Try it:
From the records below, print exactly the lines starting at the one containing "professionnel pour que" and ending at the one containing "devis ne convient pas à vos objectifs.", ends included, and nothing else.
------------------------------
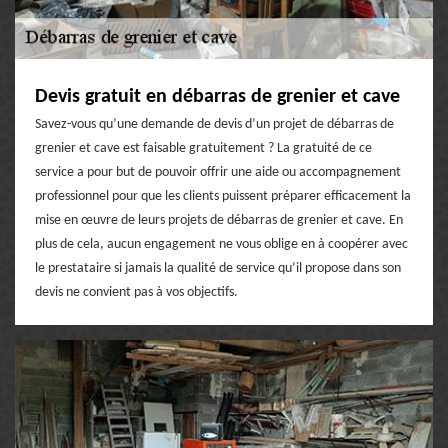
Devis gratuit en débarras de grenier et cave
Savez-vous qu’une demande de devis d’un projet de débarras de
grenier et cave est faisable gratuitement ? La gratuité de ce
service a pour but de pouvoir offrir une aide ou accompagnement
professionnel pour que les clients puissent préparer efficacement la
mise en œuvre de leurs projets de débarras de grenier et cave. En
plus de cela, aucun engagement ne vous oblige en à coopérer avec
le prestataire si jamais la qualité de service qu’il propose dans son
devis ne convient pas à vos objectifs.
------------------------------
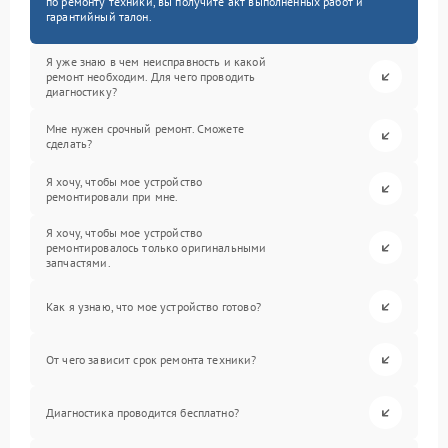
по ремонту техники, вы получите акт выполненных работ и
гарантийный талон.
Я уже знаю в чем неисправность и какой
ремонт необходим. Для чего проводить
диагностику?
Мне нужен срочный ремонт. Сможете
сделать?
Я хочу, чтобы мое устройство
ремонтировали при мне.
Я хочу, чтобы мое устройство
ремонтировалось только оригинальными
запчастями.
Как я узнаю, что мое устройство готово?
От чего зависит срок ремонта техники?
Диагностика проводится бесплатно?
------------------------------
Finished task:
professionnel pour que les clients puissent préparer efficacement la
mise en œuvre de leurs projets de débarras de grenier et cave. En
plus de cela, aucun engagement ne vous oblige en à coopérer avec
le prestataire si jamais la qualité de service qu’il propose dans son
devis ne convient pas à vos objectifs.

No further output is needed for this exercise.